Two weeks ago, I blogged about the very poor decision on our military’s part to respond to the exposing of Christian proselytizing in Afghanistan by burning the Bibles that were sent to one soldier by his church back home. I responded by saying that as incredibly stupid as it was for Christian proselytizing to be going on in the first place, the response is almost equally bad. I continued by saying:

First of all, I fail to see how that is helpful. If anything, it’s just going to lead to a backlash of conservative media personalities like Bill O-Reilly using this as an example of liberals going too far, yada, yada, yada. And second of all, the Bibles didn’t do anything wrong; they’re inanimate objects. It’s the soldier who need to be punished. If there is no official policy, I think there should be:  The United States of America DOES NOT BURN BOOKS!

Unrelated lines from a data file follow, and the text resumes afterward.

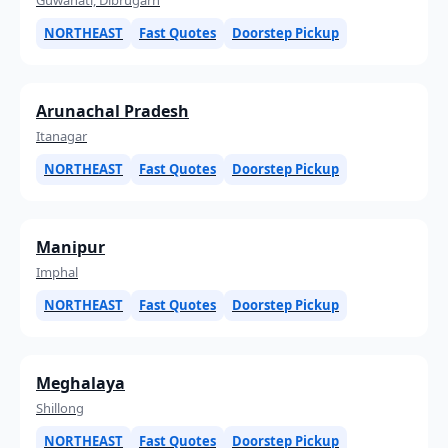
NORTHEAST
Fast Quotes
Doorstep Pickup
Arunachal Pradesh
Itanagar
NORTHEAST
Fast Quotes
Doorstep Pickup
Manipur
Imphal
NORTHEAST
Fast Quotes
Doorstep Pickup
Meghalaya
Shillong
NORTHEAST
Fast Quotes
Doorstep Pickup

Well guess what happened. Yup, surprise, surprise. The Bible burning has led to at least partially legitimate criticism by the Christians back home.

In the video, LT. Col. Robert Maginnis argues my same point:

“There was no need to burn the Bibles. They could have been shipped back.”

And the excuse the military gave for why they couldn’t just send them back was so lame, that the church that sent them originally would just send them to another organization. Well then why not simply confiscate the Bibles as contraband? It’s a perfectly legitimate charge and prevents the same Bibles from getting re-shipped to Afghanistan.

And why not charge a hefty fine to the church for promoting illegal religious proselytizing in the armed forces, because of course burning the Bibles doesn’t prevent the same church from sending another bunch of new Bibles to Afghanistan whereas a hefty fine might discourage such actions?

This was just an epic failure on the part of the U.S. military and will, as I said before, give ammunition to Christian fundamentalists playing the persecution card.